The FOLA parents’ organisation is shocked by the findings.

“I think it is absolutely crazy. It simply cannot be that a child goes to school sick and plays with lots of other children. Then we are faced with the fact that they will infect the whole institution,” said FOLA chair Signe Nielsen.

Pill pushers
At the Børnehuset daycare institution in Silkeborg a meeting was called where parents were implored not to bring their sick children to school.

At Børnehuset there are fears that parents prefer to pack their kids off with a pill without informing teachers.

“We occasionally have children who that they have had a pill for breakfast,” said headteacher Susanne Bødker. “You might think that it is a Panodil more than a vitamin pill, if it is a child who has just been sick, for example.”

Parents sick and tired
Parents, when confronted, often cite pressure at work as a reason for not being able to stay at home with their children.
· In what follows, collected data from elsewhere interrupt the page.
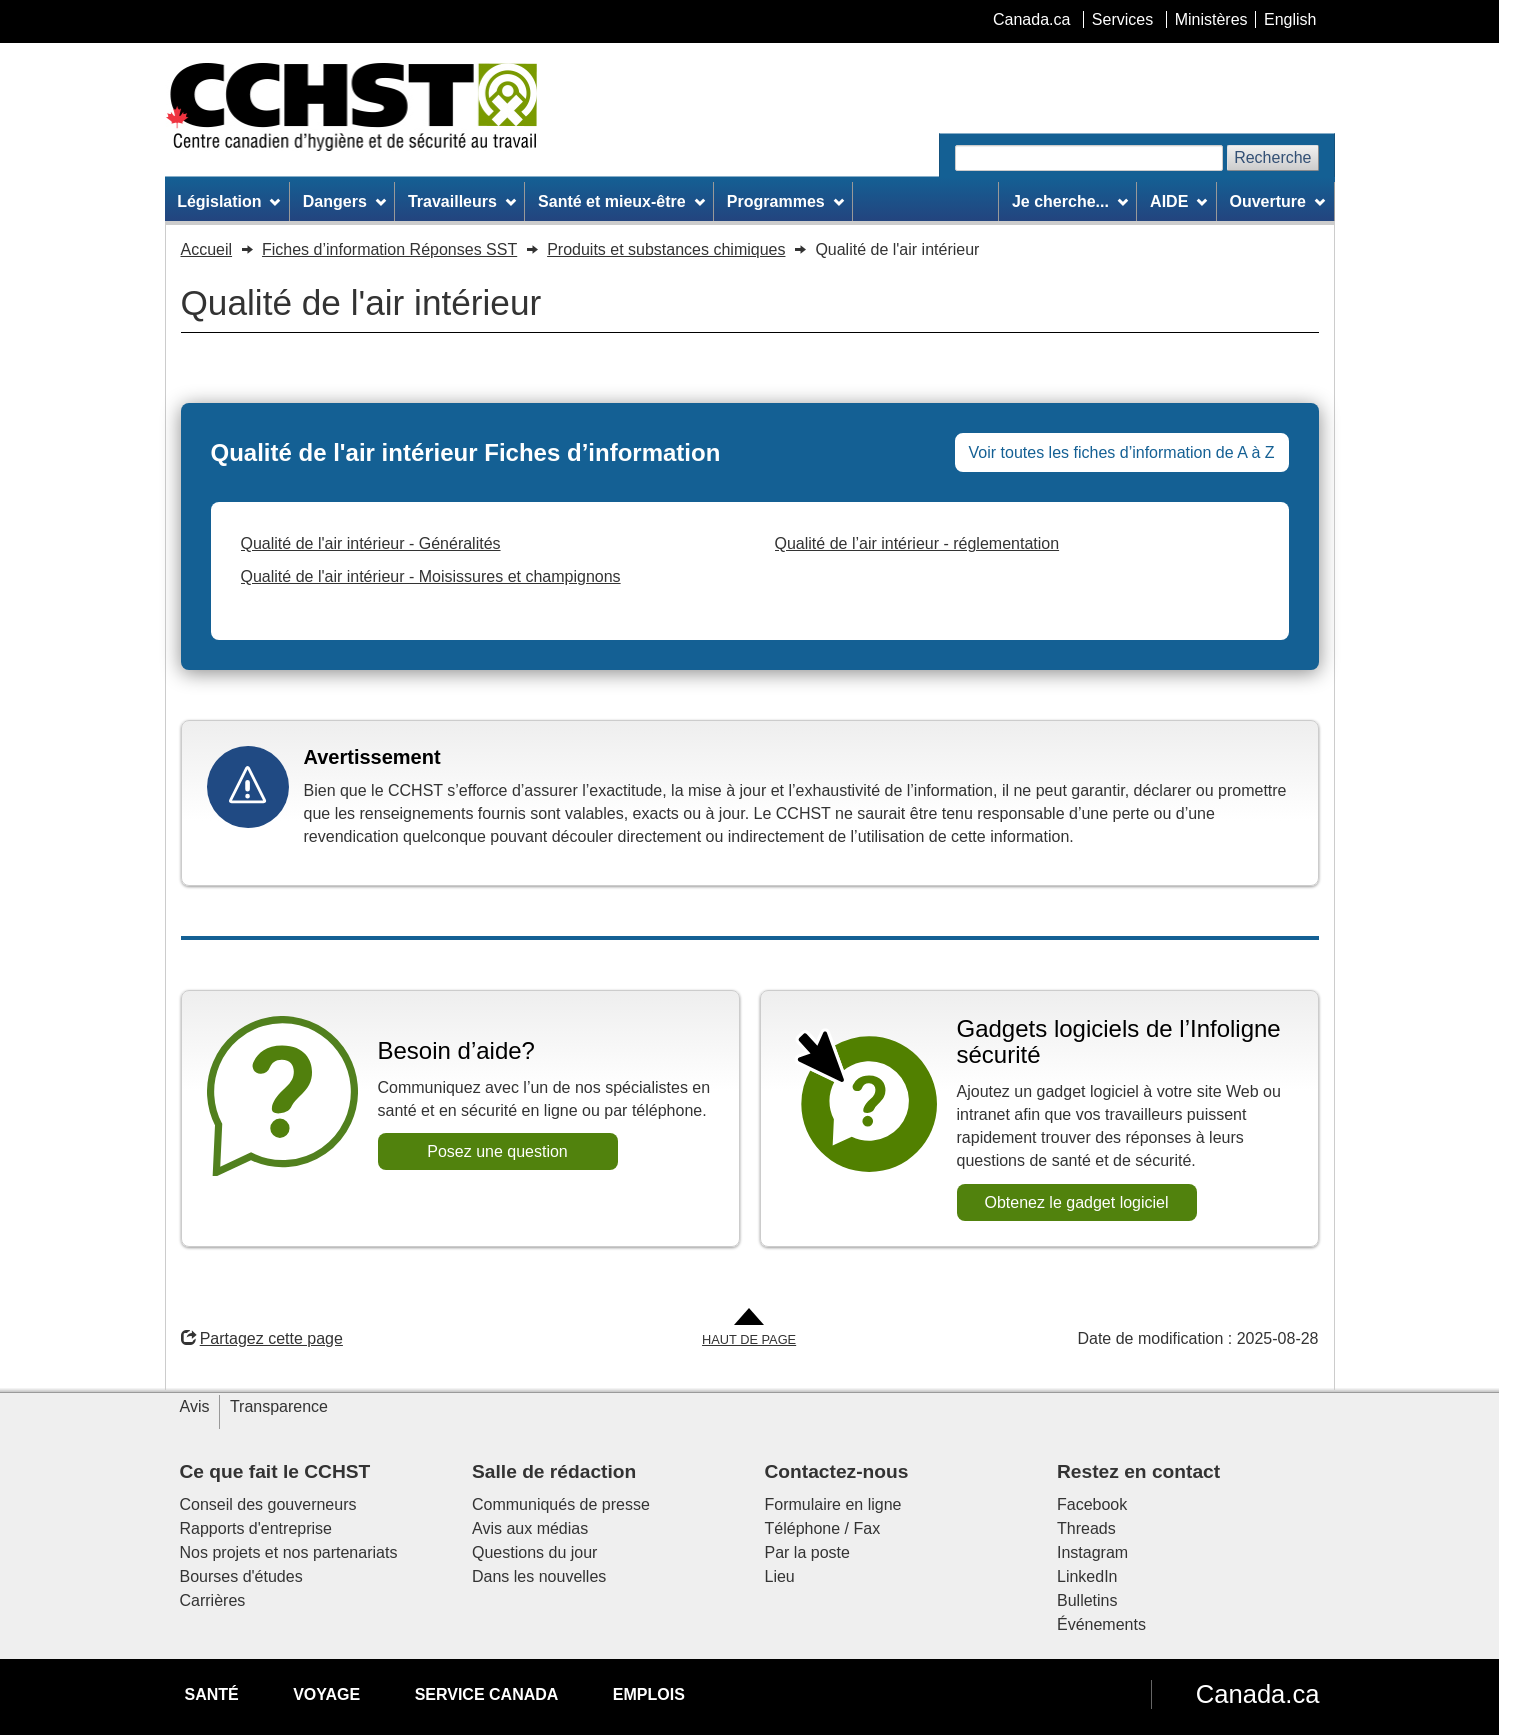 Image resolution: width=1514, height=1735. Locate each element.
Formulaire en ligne (833, 1504)
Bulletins (1087, 1600)
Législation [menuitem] (228, 201)
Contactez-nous (837, 1471)
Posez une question (497, 1151)
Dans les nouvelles (539, 1576)
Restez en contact (1138, 1471)
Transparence (279, 1406)
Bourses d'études (241, 1576)
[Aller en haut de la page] (749, 1328)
Many declare that they simply cannot take another day off, as they are afraid of being fired.

Allan Randrup Thomsen, a professor of virology at KU, has heavily criticised the parents’ actions, describing the current situation as a “vicious circle”.

“It promotes the spread of viruses, and it adds momentum to a cycle where parents are pressured by high levels of sick-leave. If they then choose to send the children to daycare while they are still recovering, they keep the epidemic going in daycares, and this in turn puts a greater burden on the parents.”